▶ [Records shown]
--*--
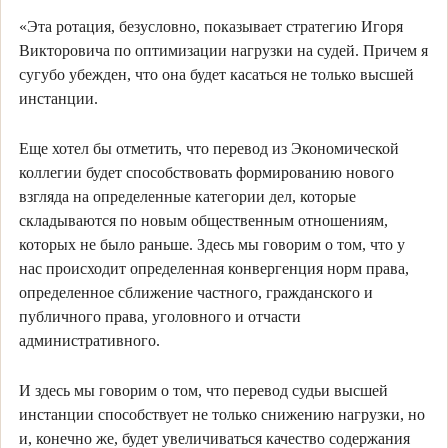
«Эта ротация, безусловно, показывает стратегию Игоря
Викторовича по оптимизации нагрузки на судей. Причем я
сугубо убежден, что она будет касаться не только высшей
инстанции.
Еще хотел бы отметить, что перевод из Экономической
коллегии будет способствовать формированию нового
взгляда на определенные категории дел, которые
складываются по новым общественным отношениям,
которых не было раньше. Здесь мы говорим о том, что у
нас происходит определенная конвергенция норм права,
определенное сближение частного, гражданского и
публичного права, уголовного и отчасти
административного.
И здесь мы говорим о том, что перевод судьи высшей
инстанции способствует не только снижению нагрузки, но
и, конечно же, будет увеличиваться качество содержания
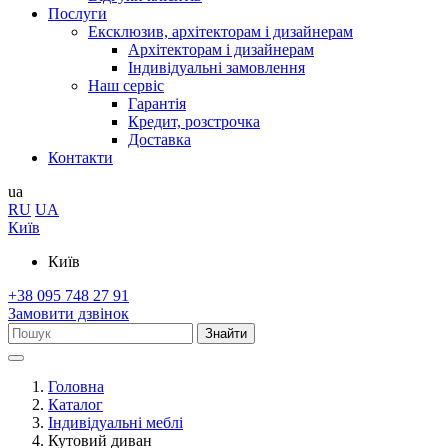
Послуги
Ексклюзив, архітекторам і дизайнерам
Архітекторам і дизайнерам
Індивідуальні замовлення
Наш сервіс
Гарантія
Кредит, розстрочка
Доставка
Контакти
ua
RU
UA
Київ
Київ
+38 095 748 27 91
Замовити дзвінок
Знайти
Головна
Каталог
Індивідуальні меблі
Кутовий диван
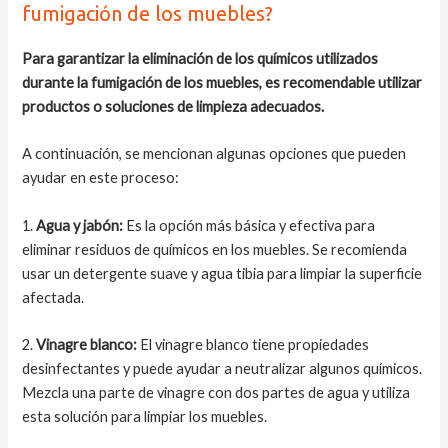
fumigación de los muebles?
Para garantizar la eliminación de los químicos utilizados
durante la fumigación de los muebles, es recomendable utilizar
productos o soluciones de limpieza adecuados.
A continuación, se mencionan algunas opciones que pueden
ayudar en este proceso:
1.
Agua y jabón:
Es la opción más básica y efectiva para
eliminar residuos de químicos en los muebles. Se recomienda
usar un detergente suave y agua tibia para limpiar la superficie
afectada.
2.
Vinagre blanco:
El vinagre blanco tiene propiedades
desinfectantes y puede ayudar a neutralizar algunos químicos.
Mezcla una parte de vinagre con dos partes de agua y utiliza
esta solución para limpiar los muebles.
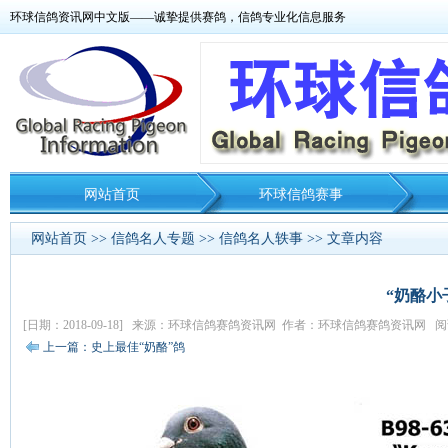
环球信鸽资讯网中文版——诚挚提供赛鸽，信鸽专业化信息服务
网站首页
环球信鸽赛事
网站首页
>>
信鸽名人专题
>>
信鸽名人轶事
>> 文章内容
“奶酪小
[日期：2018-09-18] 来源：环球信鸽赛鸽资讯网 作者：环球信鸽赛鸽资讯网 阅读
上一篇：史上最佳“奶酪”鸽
--*--
Each line of the entries that contains "fumigación" counts once; state the total as a bare number.

2